The management regrets to inform you that Disney’s The Little Mermaid remake is actually pretty good.
Well, that’s a bit tongue in cheek, in truth I’m actually surprised and elated that the 1989 classic which kickstarted the “Disney Renaissance” has been given a respectful and delightful reimagining. Unfortunately this success continues to guarantee that we can settle in for more of Disney’s systematic cannibalization of their animated library.
Disney’s revisiting their animated classics as inspiration for live action films isn’t a new concept. In the 90s, enjoyable new takes on The Jungle Book and 101 Dalmatians were helmed by Stephen Sommers and Stephen Herek, respectively.
But starting with Tim Burton’s Alice in Wonderland in 2010, Disney fired up the remake machinery and started churning them out at an alarming pace with the bad ones outpacing the good, even with talented filmmakers like Guy Ritchie, Rob Zemeckis, and Jon Favreau attached. The threat of additional remakes looms heavily over additional classics including Snow White, Lilo & Stitch, Hercules, Bambi, Robin Hood, and even Moana. There’s a sense of naked greed and consumerism to it all.
In all this, The Little Mermaid feels like an outlier. It’s among the best films to come out of this particular cycle, which is to say that it is pretty great and actually brings a lot to the table, marrying the classic film with some new ideas.
As before, the story, loosely based on the Hans Christian Andersen tale, concerns a mermaid (Halle Bailey) who falls in love with a human prince named Eric (Jonah Hauer-King), and pursues her heart’s desire against the counsel of her father (Javier Bardem). She’s aided by her friends Sebastian (Daveed Diggs), a crab, Scuttle (Awkwafina), a seagull, and Flounder (Jacob Tremblay), a fish of indeterminate species who is decidedly not a flounder. She strikes up a bargain with Ursula, the Sea Witch (Melissa McCarthy), to make her human for three days with which to try to win the Prince’s love. But she must do so without the ability to speak or sing; the cost is her voice.

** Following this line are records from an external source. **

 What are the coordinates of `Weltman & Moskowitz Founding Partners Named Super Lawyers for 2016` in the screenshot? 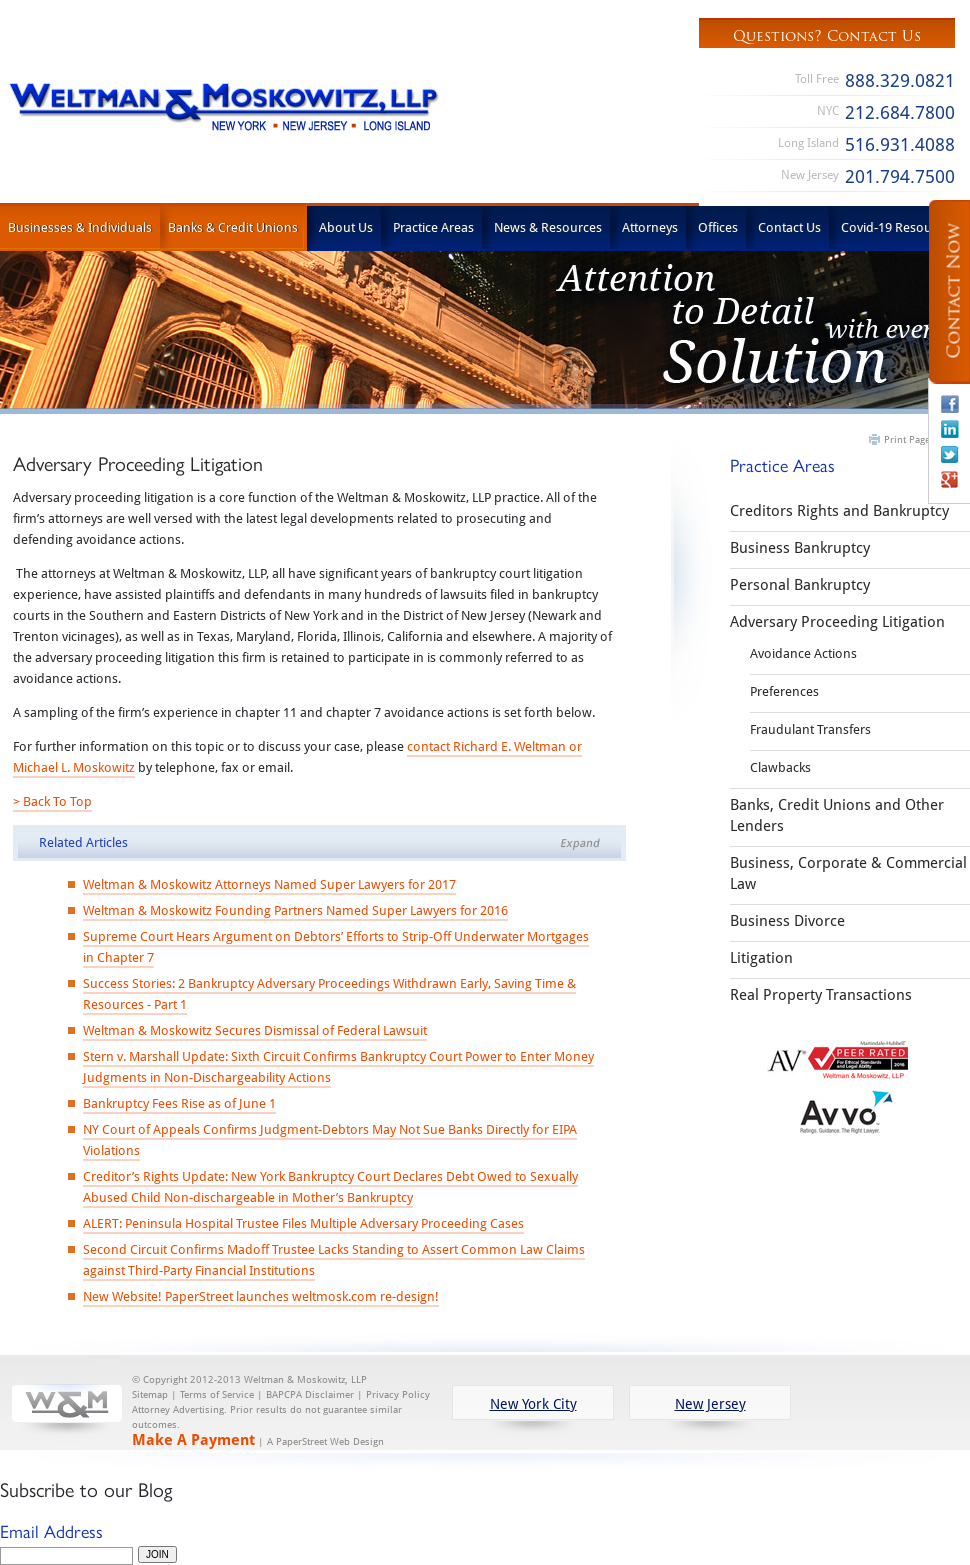 It's located at (295, 910).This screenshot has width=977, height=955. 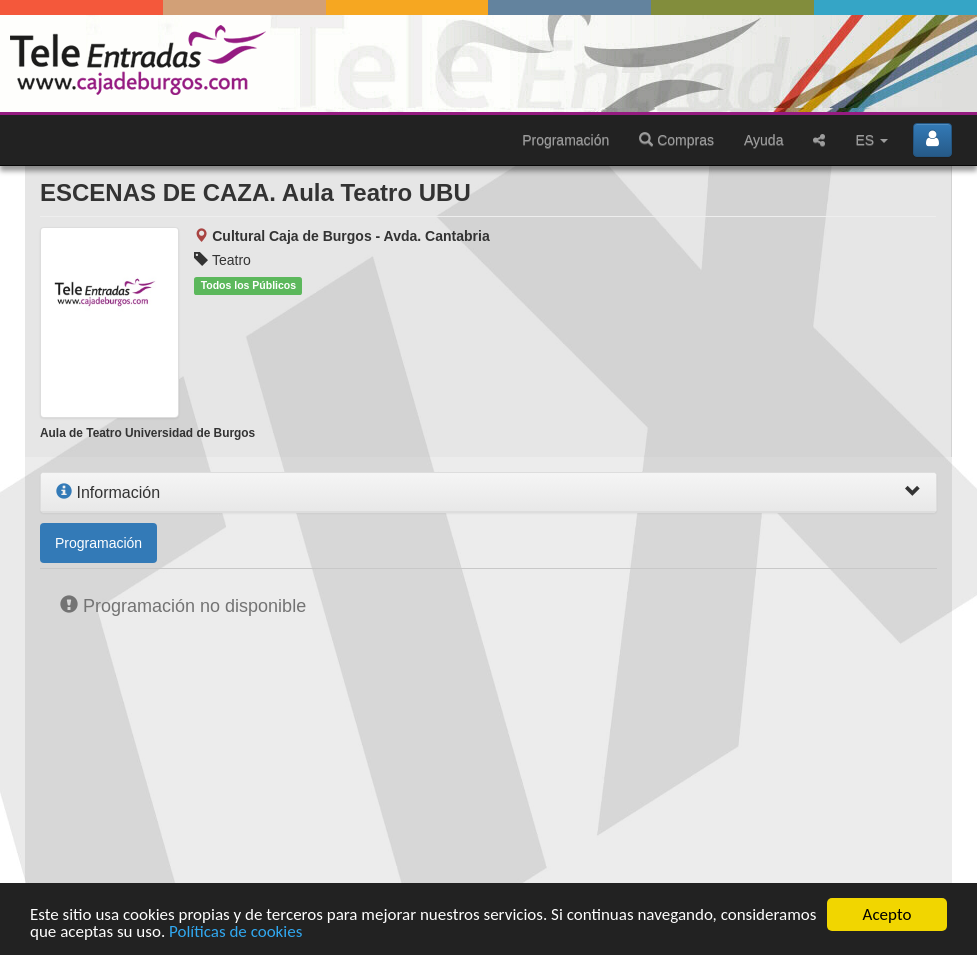 I want to click on Programación, so click(x=565, y=140).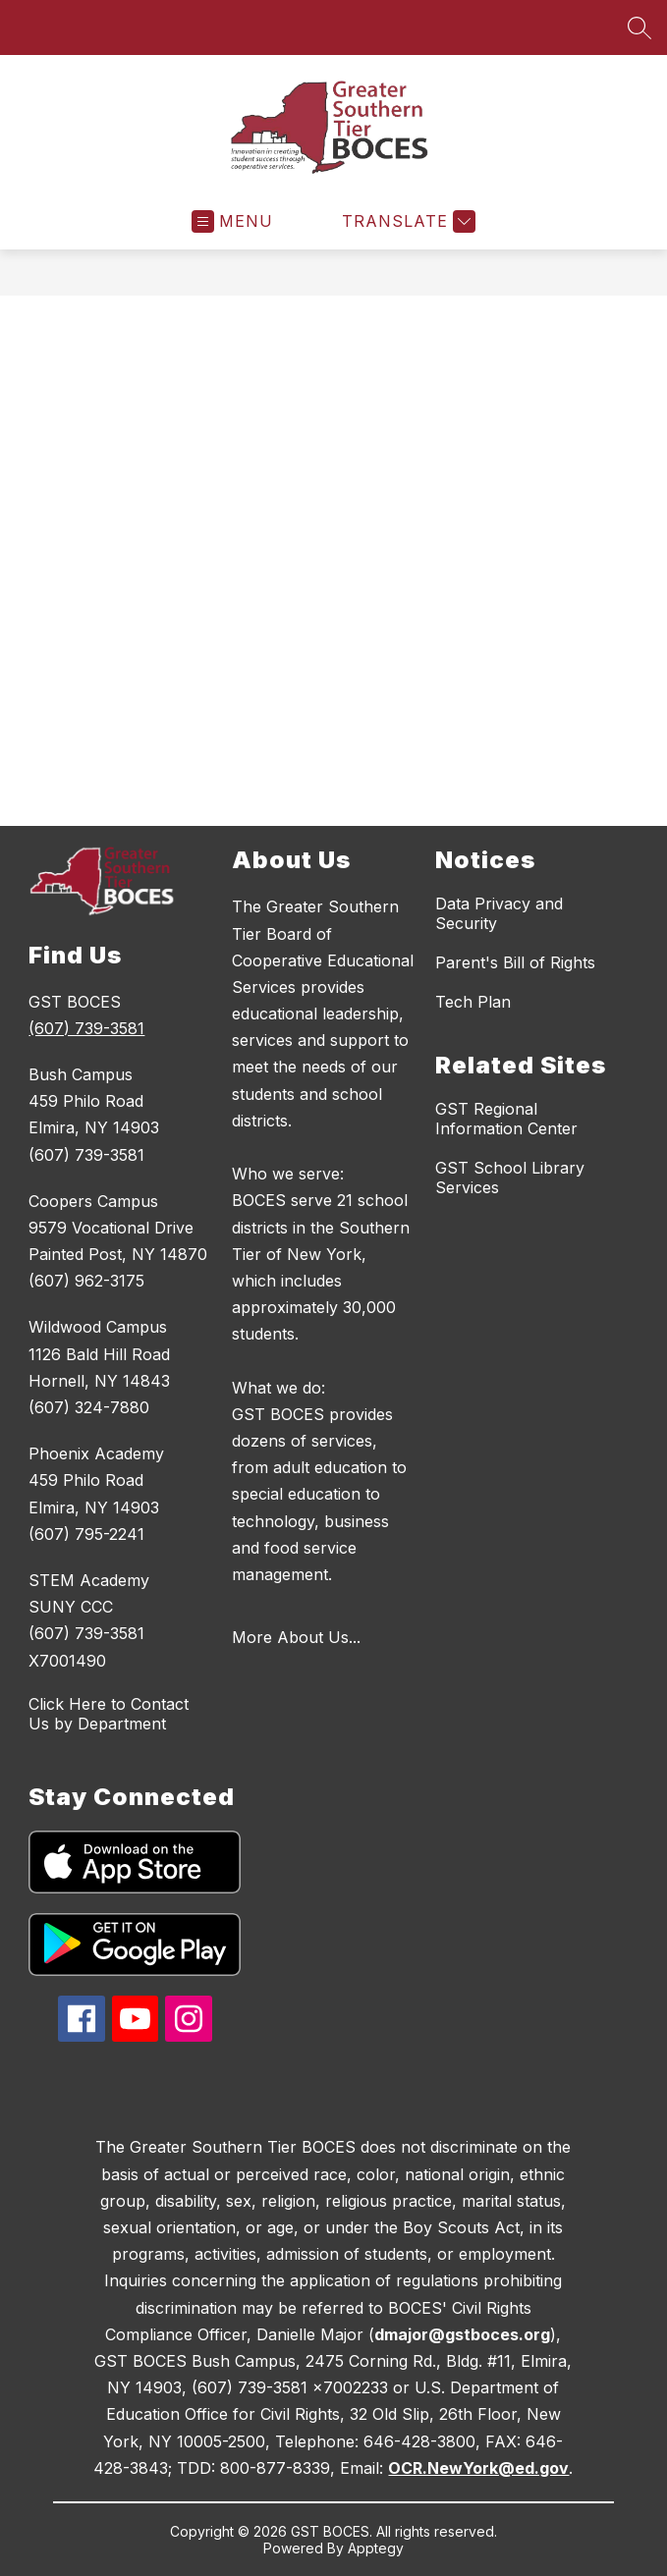 This screenshot has width=667, height=2576. Describe the element at coordinates (509, 1177) in the screenshot. I see `GST School Library Services` at that location.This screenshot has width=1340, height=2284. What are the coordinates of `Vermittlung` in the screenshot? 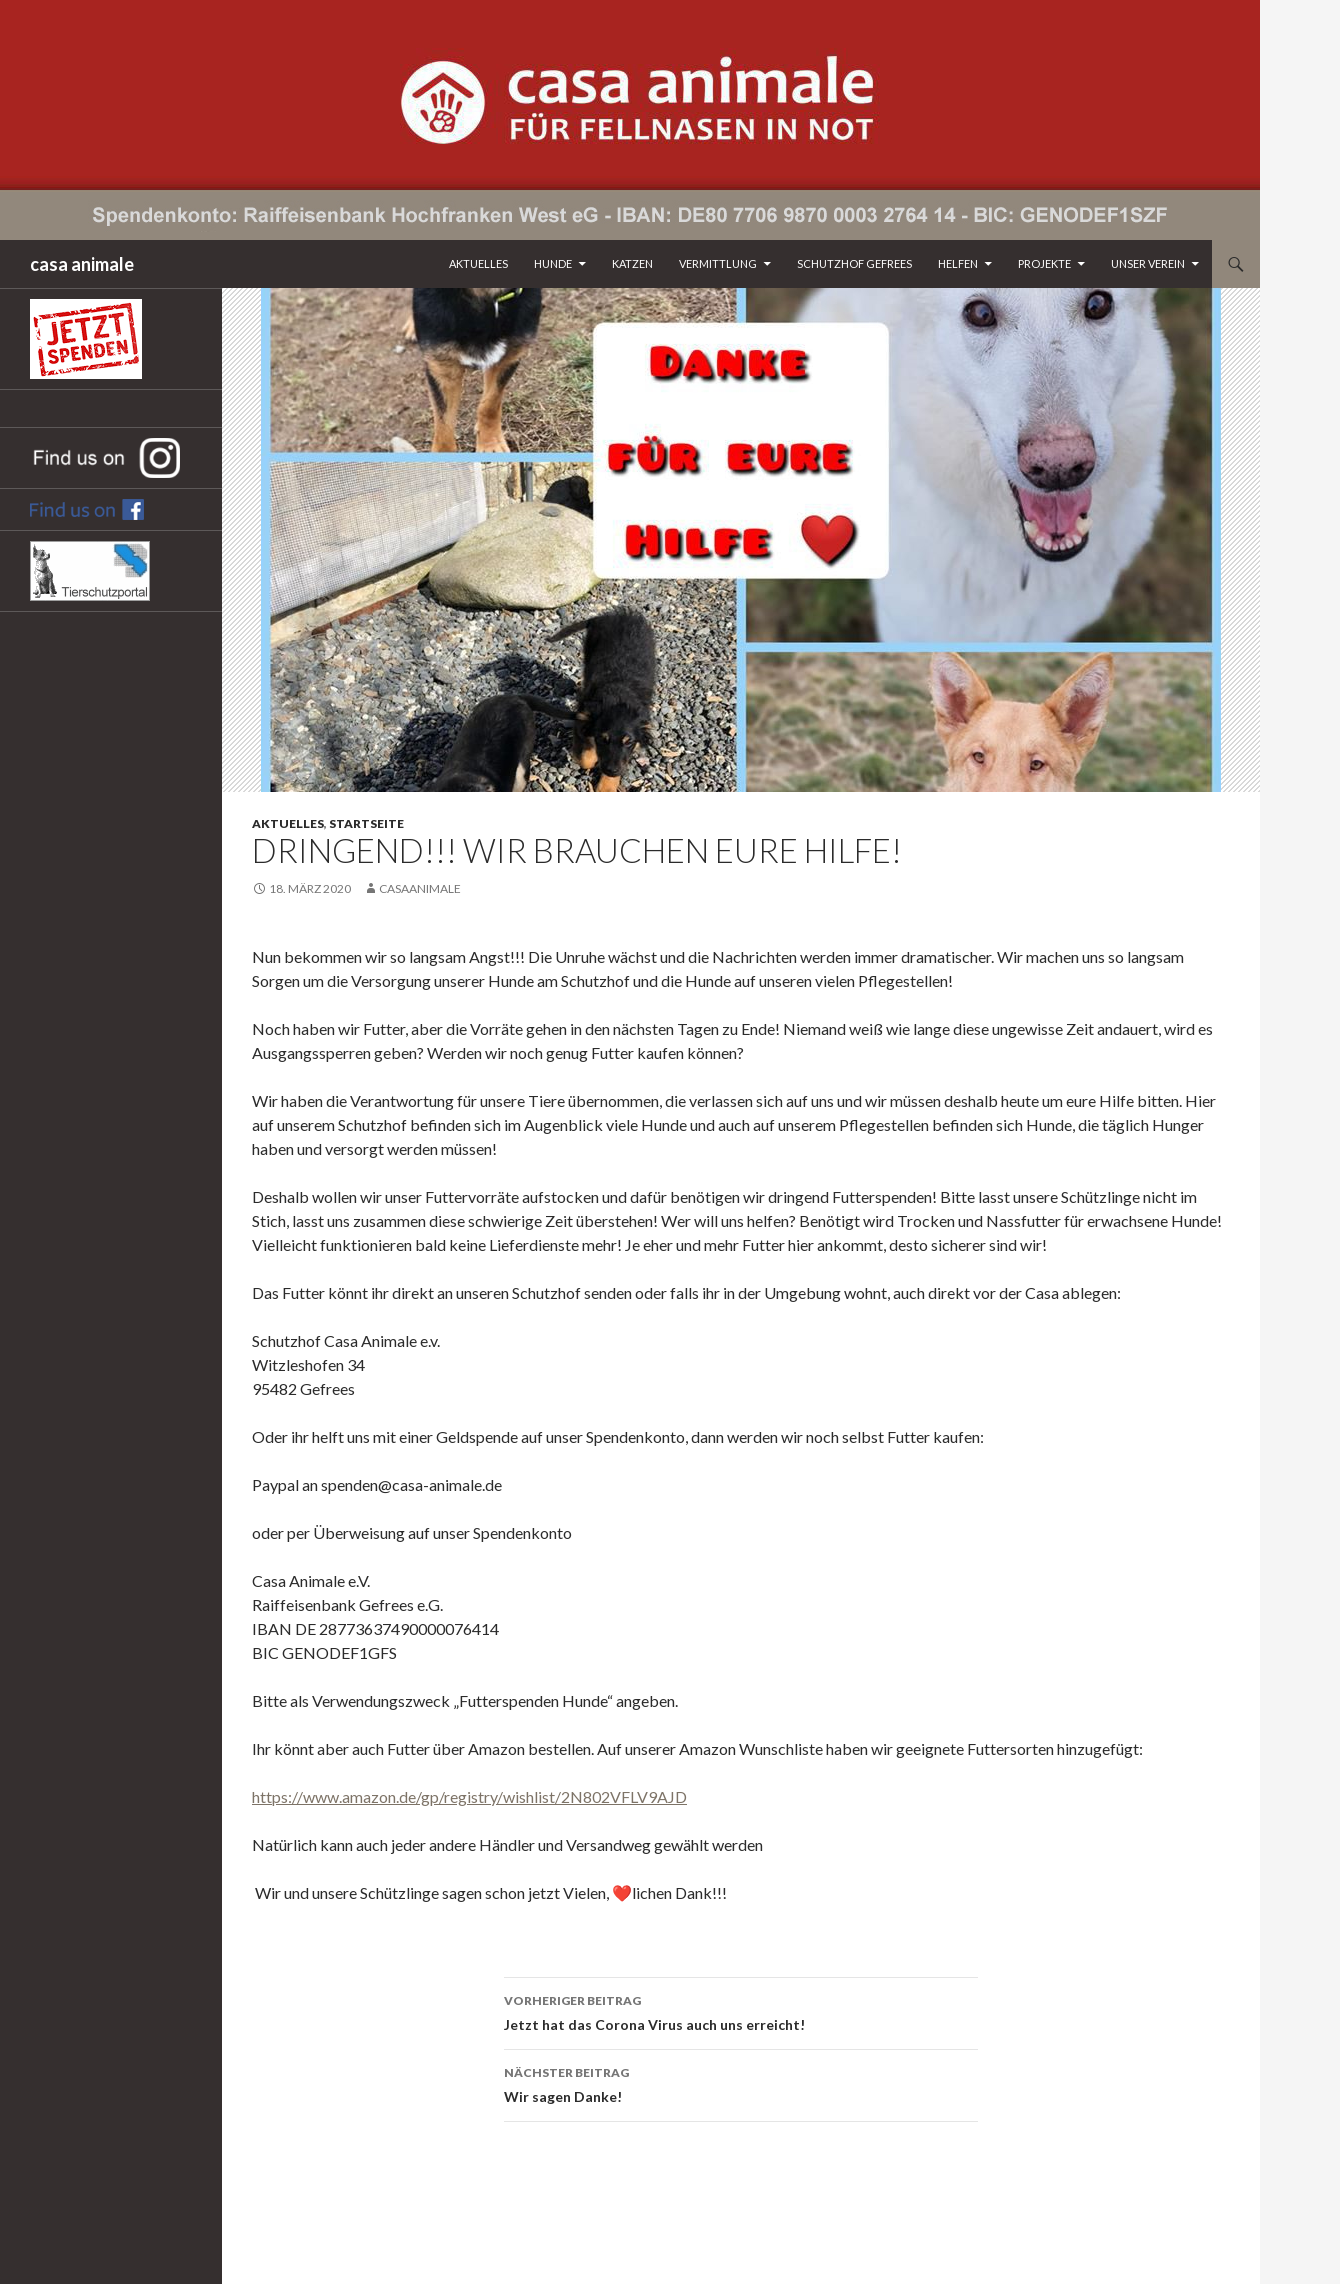 It's located at (718, 263).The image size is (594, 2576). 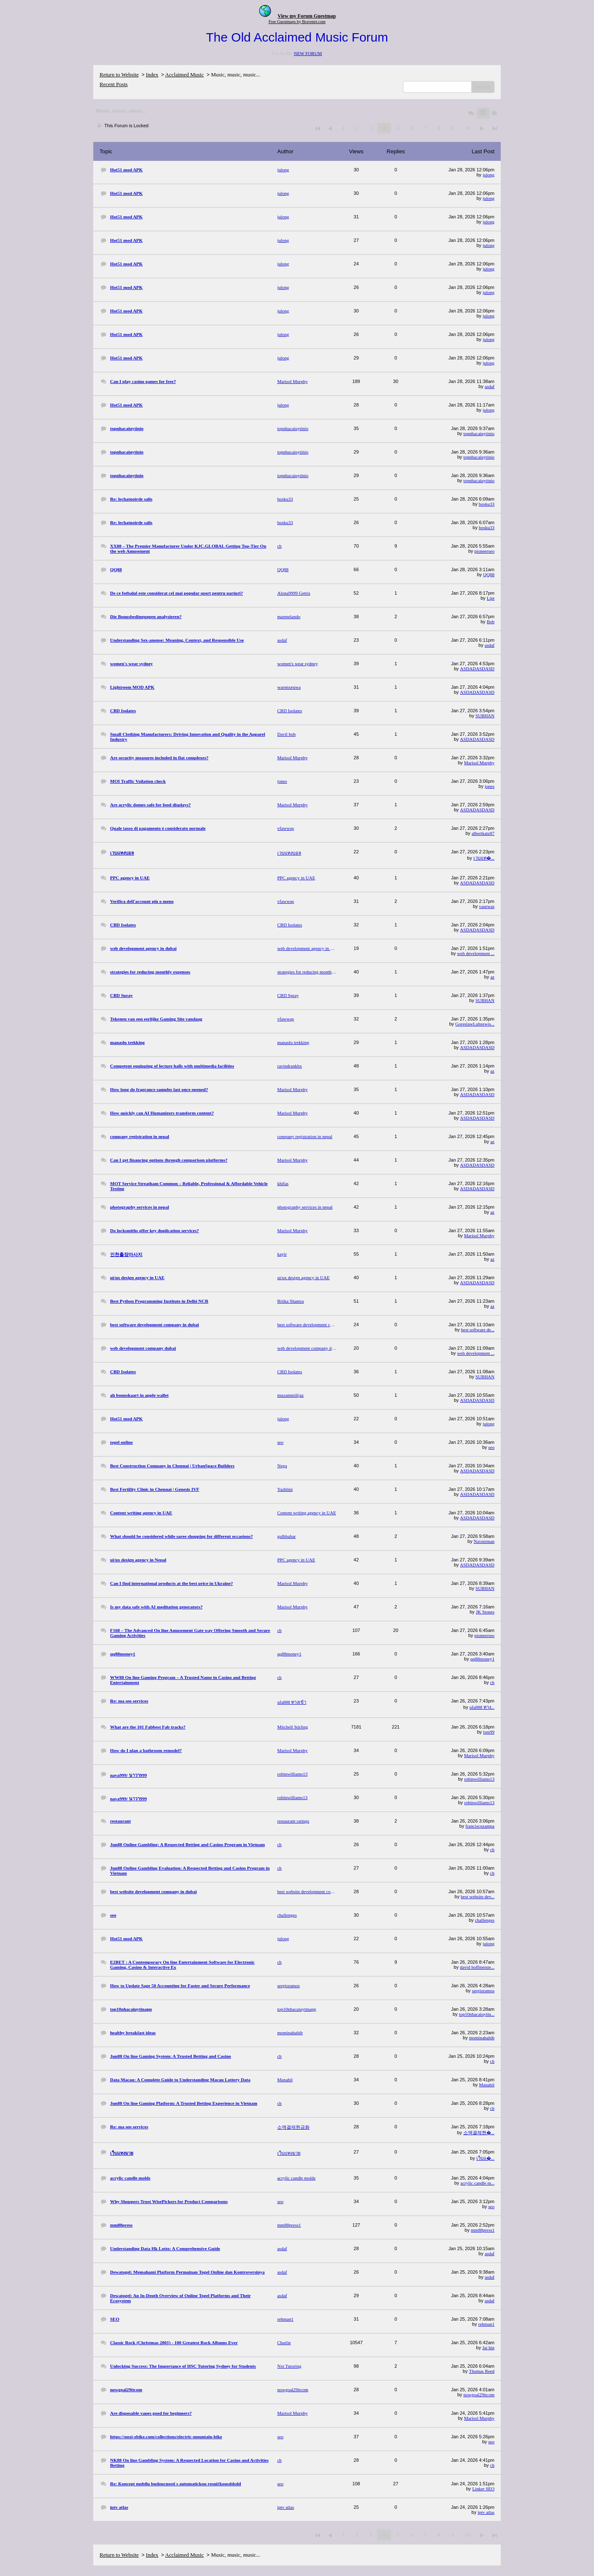 I want to click on ASDADASDASD, so click(x=477, y=668).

The biggest win here – and it’s a huge one – is the casting of the lead. Halle Bailey is an absolute revelation and demonstrates huge talent as both an actress and singer. Her Ariel is imbued with girlish charm, elegant beauty, and an incredible voice. Ariel is an inherently difficult character to portray, not only because of the physicality of the film’s “underwater” settings, but because it’s a duality of extremes: from being powerfully vocal to rendered mute. In a neat twist, Ariel’s given an additional narrative capability here, as we can sometimes hear the song in her heart – even though she can’t express it out loud.
Similarly, Melissa McCarthy is – unsurprisingly – delightfully devilish as Ursula, the villainous Sea Witch.
The films excels particularly in fleshing out the relationship between Ariel and Eric. Rather than just being based on a simple mutual attraction, these are actually two people who find they have a lot in common and discover in each other a kindred spirit; someone who shares interests, aspirations, and even frustrations. Grimsby, Eric’s advisor, has a slightly expanded role as a more wise and sympathetic friend who is now serves as more of a direct parallel to Ariel’s Sebastian. The film’s distinctly Caribbean locale also gives the tale a more specific flavor than the original’s undefined setting.
The film is directed by Rob Marshall, who has already had a bit of a dry run on the concept. Marshall directed Disney’s Pirates of the Caribbean: On Stranger Tides (2011), which has a major subplot about a human missionary and a captured mermaid falling in love. It’s the best aspect of that underrated sequel, and you can kind of see how he’s had these ideas swimming around in his head for the last decade and applied a thoughtful and engaging romance in his approach.
As the film feels stronger when it’s doing its own thing, so too is it weaker when it’s adhering closely to the original. Whenever the dialogue is recycled – which is frequently – it feels lacking and “wrong”. Perhaps this is to some extent familiarity bias, but you can’t just hand Buddy Hackett’s lines over to Awkwafina and expect the result to stack up. Similarly, Sebastian has a lot of recycled dialogue but spoken with a different cadence and inflection, which makes it feel out of place if you know the original film. That’s not to slight the actors in these examples, rather I think it would’ve been better to change up the dialogue to avoid the distraction of direct comparison.
Generally speaking, this does also line up another point, which is that the animal sidekicks are a drag. As with The Lion King, the aesthetic for somewhat natural looking “live action” style animals really undercuts a lot of their character and warmth, opting instead for uncanny-valley designs that look kind of creepy rather than cuddly. Scuttle even sings (or raps) a terrible and out-of-place new song that should’ve been left on the cutting room floor.
But overall, I really enjoyed the film. It feels like a more mature and nuanced version of the story, which makes it fitting for (now much older) fans of the original while also being a beacon for new ones.